This morning, The Pony went out to release the goats for their morning graze in the Mansion front yard, and found the goats already grazing in the Mansion front yard. He had no idea how long they were out. Yesterday, he put them up and found Nellie strolling around without her yellow-duct-taped wooden spoiler between her horns. She's pretty smart. A real escape artist. If she was a TV WWII POW, she would be Colonel Hogan.
This morning, ALL the goats were out. And the gates were closed. That's significant. The Pony walked the fence, and found an area where they could squeeze through. Except it wasn't big enough for Goatrude. She's a bit portly, maybe from pregnancy, maybe from gluttony. There's no telling until about a month before she has kids. I told The Pony to walk the ENTIRE fence, including the new part on the other ten acres. He huffed and puffed like a gruff billy goat, but off he went like Sherlock Holmes without a magnifying glass.
The Pony returned to inform me that a tree had blown down on the fence. Not just any tree. A tree that the fence was nailed too. A tree too big for him to move. And that the area the fence was down was about the length of two couches. We had nothing to close it off to reincarcerate the prisoners. I told him to call his dad and let him know. Worst case scenario, the goats would be out all day. The main problem with that is when they eat my lilac bush and roses. Since they've already reduced the lilac bush to post-apocalypse rations, the only issue would be if they stood in the gravel road and wrecked somebody's car. The Pony would have to spend the day herding them. Which he does from the front porch, with a laptop on his knee.
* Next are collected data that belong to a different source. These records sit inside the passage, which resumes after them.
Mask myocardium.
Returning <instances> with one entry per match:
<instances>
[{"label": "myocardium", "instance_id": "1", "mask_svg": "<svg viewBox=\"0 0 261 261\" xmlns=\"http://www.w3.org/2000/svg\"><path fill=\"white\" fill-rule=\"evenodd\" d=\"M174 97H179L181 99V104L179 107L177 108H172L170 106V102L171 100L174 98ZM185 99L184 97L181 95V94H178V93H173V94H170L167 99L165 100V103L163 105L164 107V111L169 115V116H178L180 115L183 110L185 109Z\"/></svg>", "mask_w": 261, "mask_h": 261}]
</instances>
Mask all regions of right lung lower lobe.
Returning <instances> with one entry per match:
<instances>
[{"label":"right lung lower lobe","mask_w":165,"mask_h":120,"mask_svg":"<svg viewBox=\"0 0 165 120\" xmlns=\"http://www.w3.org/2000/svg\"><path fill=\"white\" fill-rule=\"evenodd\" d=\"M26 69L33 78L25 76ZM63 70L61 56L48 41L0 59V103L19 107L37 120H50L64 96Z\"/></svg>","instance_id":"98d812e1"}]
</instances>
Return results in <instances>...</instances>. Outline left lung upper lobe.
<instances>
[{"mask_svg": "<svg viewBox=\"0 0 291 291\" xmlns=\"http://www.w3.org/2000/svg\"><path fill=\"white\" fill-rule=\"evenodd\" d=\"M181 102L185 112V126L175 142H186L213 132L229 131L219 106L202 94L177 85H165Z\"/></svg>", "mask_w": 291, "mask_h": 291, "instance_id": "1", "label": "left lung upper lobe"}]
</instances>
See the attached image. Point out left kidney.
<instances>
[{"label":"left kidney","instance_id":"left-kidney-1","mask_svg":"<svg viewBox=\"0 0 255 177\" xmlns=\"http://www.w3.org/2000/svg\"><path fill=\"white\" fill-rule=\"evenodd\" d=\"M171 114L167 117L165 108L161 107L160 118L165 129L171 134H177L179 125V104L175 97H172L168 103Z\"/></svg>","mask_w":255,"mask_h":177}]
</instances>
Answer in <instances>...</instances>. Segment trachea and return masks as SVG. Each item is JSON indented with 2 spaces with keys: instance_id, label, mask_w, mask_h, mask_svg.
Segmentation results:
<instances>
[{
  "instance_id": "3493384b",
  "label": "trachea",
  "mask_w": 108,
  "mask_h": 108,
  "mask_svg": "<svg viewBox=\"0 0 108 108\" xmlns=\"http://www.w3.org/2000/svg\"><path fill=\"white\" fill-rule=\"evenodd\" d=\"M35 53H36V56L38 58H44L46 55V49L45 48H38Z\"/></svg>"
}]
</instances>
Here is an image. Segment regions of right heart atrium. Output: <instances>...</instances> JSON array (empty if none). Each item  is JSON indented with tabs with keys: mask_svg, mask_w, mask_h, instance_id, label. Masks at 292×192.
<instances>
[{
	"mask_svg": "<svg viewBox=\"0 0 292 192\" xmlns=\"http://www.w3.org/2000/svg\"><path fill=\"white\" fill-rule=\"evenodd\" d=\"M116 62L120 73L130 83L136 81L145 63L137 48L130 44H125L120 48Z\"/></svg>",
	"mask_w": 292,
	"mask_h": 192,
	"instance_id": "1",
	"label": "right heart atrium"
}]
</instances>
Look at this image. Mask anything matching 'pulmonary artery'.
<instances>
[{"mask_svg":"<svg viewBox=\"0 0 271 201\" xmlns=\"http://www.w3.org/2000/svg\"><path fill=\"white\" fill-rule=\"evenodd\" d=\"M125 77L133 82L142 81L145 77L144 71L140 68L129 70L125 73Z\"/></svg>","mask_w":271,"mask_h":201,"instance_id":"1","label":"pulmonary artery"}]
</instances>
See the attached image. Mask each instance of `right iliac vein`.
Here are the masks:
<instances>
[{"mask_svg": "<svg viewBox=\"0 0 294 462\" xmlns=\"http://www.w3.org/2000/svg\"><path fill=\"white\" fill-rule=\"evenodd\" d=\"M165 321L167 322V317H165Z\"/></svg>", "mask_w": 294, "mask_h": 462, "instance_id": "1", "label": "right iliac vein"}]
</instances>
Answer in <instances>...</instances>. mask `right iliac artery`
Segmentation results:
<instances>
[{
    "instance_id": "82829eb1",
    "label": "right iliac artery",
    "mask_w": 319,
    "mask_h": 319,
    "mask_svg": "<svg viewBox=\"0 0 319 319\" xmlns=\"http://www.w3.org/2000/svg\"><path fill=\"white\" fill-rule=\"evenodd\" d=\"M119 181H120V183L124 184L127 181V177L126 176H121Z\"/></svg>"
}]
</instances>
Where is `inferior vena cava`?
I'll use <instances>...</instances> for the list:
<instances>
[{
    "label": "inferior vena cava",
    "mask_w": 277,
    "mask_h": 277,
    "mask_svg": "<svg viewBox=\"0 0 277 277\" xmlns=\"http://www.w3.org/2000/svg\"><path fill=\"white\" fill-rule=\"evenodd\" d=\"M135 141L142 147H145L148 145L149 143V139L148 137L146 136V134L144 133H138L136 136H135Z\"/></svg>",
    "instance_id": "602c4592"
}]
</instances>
Farmer H called to inquire. He told The Pony where to find wire to try and patch the hole he had cut in the fence from the old pen into the new addition. He said he was coming home to deal with it. You know. Just a little 40-minute drive each way on his lunch hour. Good thing he's salaried, not hourly. Too bad he wasted his time last night going to Lowe's instead of checking his pen for goat-holes after The Pony reported the escape issues.
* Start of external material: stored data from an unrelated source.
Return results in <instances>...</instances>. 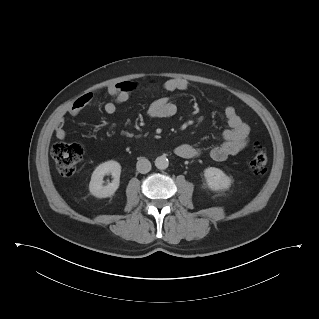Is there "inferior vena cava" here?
<instances>
[{"label":"inferior vena cava","mask_w":319,"mask_h":319,"mask_svg":"<svg viewBox=\"0 0 319 319\" xmlns=\"http://www.w3.org/2000/svg\"><path fill=\"white\" fill-rule=\"evenodd\" d=\"M136 169L139 173H148L151 170V163L148 159L141 158L137 161Z\"/></svg>","instance_id":"inferior-vena-cava-1"}]
</instances>
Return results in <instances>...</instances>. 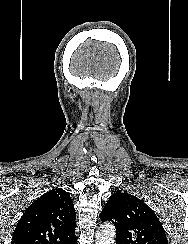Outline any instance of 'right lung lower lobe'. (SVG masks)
Listing matches in <instances>:
<instances>
[{"label": "right lung lower lobe", "instance_id": "obj_1", "mask_svg": "<svg viewBox=\"0 0 188 244\" xmlns=\"http://www.w3.org/2000/svg\"><path fill=\"white\" fill-rule=\"evenodd\" d=\"M77 241V240H76ZM76 241L75 242H73L72 244H76Z\"/></svg>", "mask_w": 188, "mask_h": 244}]
</instances>
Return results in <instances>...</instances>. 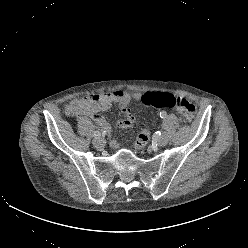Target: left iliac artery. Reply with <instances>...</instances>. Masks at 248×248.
Returning a JSON list of instances; mask_svg holds the SVG:
<instances>
[{
  "label": "left iliac artery",
  "instance_id": "1",
  "mask_svg": "<svg viewBox=\"0 0 248 248\" xmlns=\"http://www.w3.org/2000/svg\"><path fill=\"white\" fill-rule=\"evenodd\" d=\"M166 115H167V113H166L165 111L160 112V117H161V118H165ZM158 133H159V135L162 134L161 132H158Z\"/></svg>",
  "mask_w": 248,
  "mask_h": 248
}]
</instances>
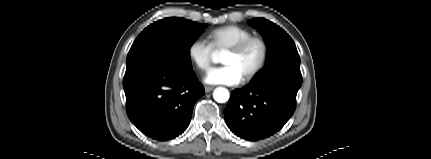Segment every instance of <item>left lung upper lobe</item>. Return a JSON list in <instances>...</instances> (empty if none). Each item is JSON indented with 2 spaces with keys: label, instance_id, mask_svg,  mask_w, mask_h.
I'll list each match as a JSON object with an SVG mask.
<instances>
[{
  "label": "left lung upper lobe",
  "instance_id": "left-lung-upper-lobe-1",
  "mask_svg": "<svg viewBox=\"0 0 431 159\" xmlns=\"http://www.w3.org/2000/svg\"><path fill=\"white\" fill-rule=\"evenodd\" d=\"M248 23L260 32L268 49L266 65L252 83L282 73L301 76L300 57L291 37L282 28L264 18H254Z\"/></svg>",
  "mask_w": 431,
  "mask_h": 159
}]
</instances>
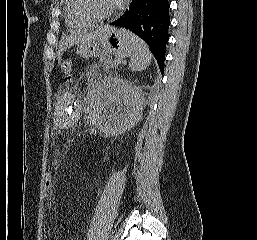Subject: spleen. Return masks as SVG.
Wrapping results in <instances>:
<instances>
[{
    "label": "spleen",
    "instance_id": "1",
    "mask_svg": "<svg viewBox=\"0 0 257 240\" xmlns=\"http://www.w3.org/2000/svg\"><path fill=\"white\" fill-rule=\"evenodd\" d=\"M130 44V63L129 68L132 71H142L146 69L152 61V54L149 47L134 33L125 31Z\"/></svg>",
    "mask_w": 257,
    "mask_h": 240
}]
</instances>
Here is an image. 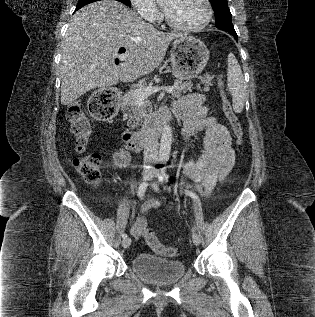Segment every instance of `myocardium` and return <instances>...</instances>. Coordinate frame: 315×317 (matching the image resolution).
<instances>
[{
  "label": "myocardium",
  "mask_w": 315,
  "mask_h": 317,
  "mask_svg": "<svg viewBox=\"0 0 315 317\" xmlns=\"http://www.w3.org/2000/svg\"><path fill=\"white\" fill-rule=\"evenodd\" d=\"M202 1L205 5V8H206V16L201 23L196 24V25H191V26L181 25V24L174 22L169 17V15L165 12L164 18H165L166 23L170 27H172L173 29L180 30V31H186V32H195V31H199V30L204 29L211 22V19L213 17V8H212V5L210 3V0H202Z\"/></svg>",
  "instance_id": "obj_1"
}]
</instances>
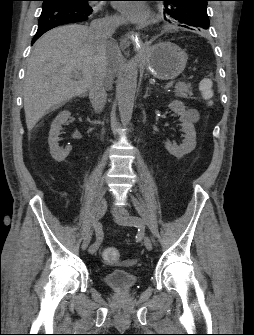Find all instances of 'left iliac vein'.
<instances>
[{
    "label": "left iliac vein",
    "mask_w": 254,
    "mask_h": 335,
    "mask_svg": "<svg viewBox=\"0 0 254 335\" xmlns=\"http://www.w3.org/2000/svg\"><path fill=\"white\" fill-rule=\"evenodd\" d=\"M112 212H113L114 220L116 223L120 225H124V226L134 225L131 221H129L130 215L126 210L114 208ZM142 237H143V241H144V245L146 249L151 251L153 248V245H152L150 238L146 236L145 234H143Z\"/></svg>",
    "instance_id": "left-iliac-vein-1"
}]
</instances>
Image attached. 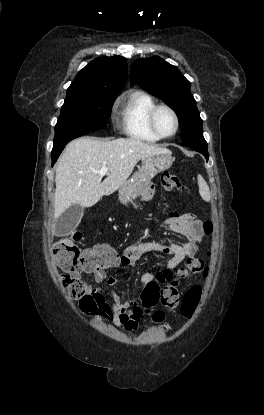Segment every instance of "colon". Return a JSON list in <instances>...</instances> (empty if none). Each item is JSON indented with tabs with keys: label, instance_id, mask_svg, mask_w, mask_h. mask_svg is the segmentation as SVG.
<instances>
[{
	"label": "colon",
	"instance_id": "5ec220e1",
	"mask_svg": "<svg viewBox=\"0 0 264 415\" xmlns=\"http://www.w3.org/2000/svg\"><path fill=\"white\" fill-rule=\"evenodd\" d=\"M161 183L165 190L183 192L184 188L180 178L173 172H164L161 175ZM214 231L213 222L210 219L204 221V232L211 236ZM82 240V233L64 237L54 244L53 256L56 265L62 270L60 281L69 294L71 300L77 304L83 312H94L97 303L94 297L87 291L80 278V273L86 268H103L115 264L121 255L105 245L95 246L82 251L78 244ZM202 260L192 257L178 269V273H189L199 270ZM202 295L201 287L193 286L184 295L180 305L181 314L190 319L200 303ZM167 310L173 311L179 304L178 279L171 271H163L154 282L145 285L140 304L143 307V315L158 318L160 311L155 310L158 304Z\"/></svg>",
	"mask_w": 264,
	"mask_h": 415
}]
</instances>
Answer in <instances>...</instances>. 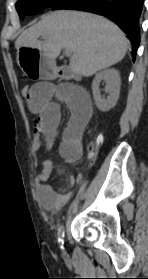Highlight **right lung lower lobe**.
Segmentation results:
<instances>
[{
	"label": "right lung lower lobe",
	"mask_w": 148,
	"mask_h": 279,
	"mask_svg": "<svg viewBox=\"0 0 148 279\" xmlns=\"http://www.w3.org/2000/svg\"><path fill=\"white\" fill-rule=\"evenodd\" d=\"M144 0H65L52 9H74L96 13L111 18L132 43V58L135 60L140 43V17Z\"/></svg>",
	"instance_id": "obj_1"
}]
</instances>
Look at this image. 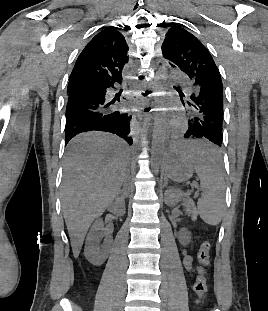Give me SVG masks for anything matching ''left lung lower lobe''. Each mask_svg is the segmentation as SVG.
<instances>
[{
    "instance_id": "left-lung-lower-lobe-1",
    "label": "left lung lower lobe",
    "mask_w": 268,
    "mask_h": 311,
    "mask_svg": "<svg viewBox=\"0 0 268 311\" xmlns=\"http://www.w3.org/2000/svg\"><path fill=\"white\" fill-rule=\"evenodd\" d=\"M191 114L179 134V141L207 140L219 147L223 143V88L216 84H205L190 96Z\"/></svg>"
}]
</instances>
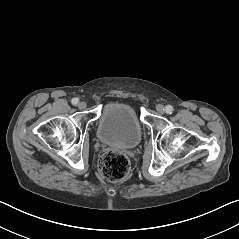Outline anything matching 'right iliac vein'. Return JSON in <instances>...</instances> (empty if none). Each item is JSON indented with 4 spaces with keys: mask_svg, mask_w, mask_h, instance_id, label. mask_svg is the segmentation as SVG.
I'll return each mask as SVG.
<instances>
[{
    "mask_svg": "<svg viewBox=\"0 0 239 239\" xmlns=\"http://www.w3.org/2000/svg\"><path fill=\"white\" fill-rule=\"evenodd\" d=\"M86 106H87V104H86L85 102H80V103L78 104V108H79V109H85Z\"/></svg>",
    "mask_w": 239,
    "mask_h": 239,
    "instance_id": "63e3f726",
    "label": "right iliac vein"
}]
</instances>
I have no idea what he's doing right now. He has not enlisted The Pony to assist, so he might be sawing up that tree with a chainsaw. You never know.
The goats are good at teaching Farmer H new tricks.
Once I played "Donkey Basketball" which was the most fun I've ever had.
ReplyDeletePerhaps you could start a preschool this summer, and the cute little tots could play "Goat Basketball."
I think it's a winning idea...
Sioux,
ReplyDeleteThat's a scathingly brilliant idea! With a slight modification. I will run that goat-rental business out of my proposed handbasket factory. Perhaps you could travel with the team, and instruct un-goat-savvy faculty on how to seat their tots on goatback. I'm sure your buddy Linda could whip up some snazzy saddles out of used Chinet paper plates and dental floss.